◆ **Instructions for the task**
In the entries below, tally the lines that contain the string "water", then state that number alone.

◆ **Collected data**
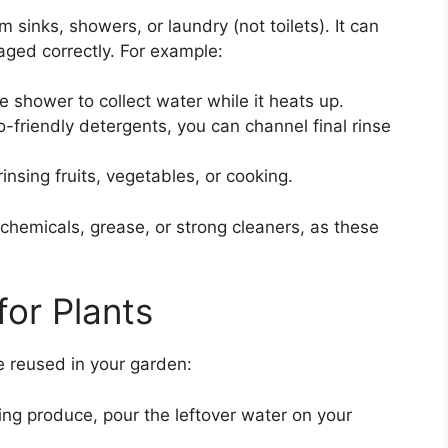
 sinks, showers, or laundry (not toilets). It can
aged correctly. For example:
e shower to collect water while it heats up.
o-friendly detergents, you can channel final rinse
insing fruits, vegetables, or cooking.
chemicals, grease, or strong cleaners, as these
for Plants
e reused in your garden:
ng produce, pour the leftover water on your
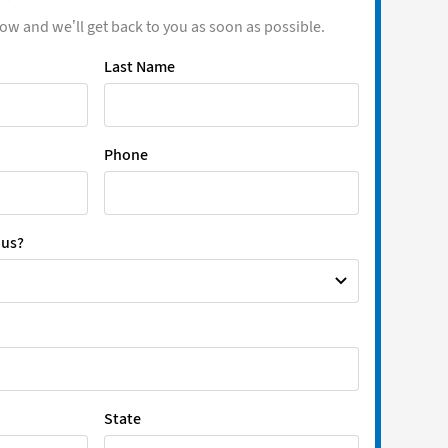
low and we’ll get back to you as soon as possible.
Last Name
Phone
 us?
State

◆ **Solution to the problem**
2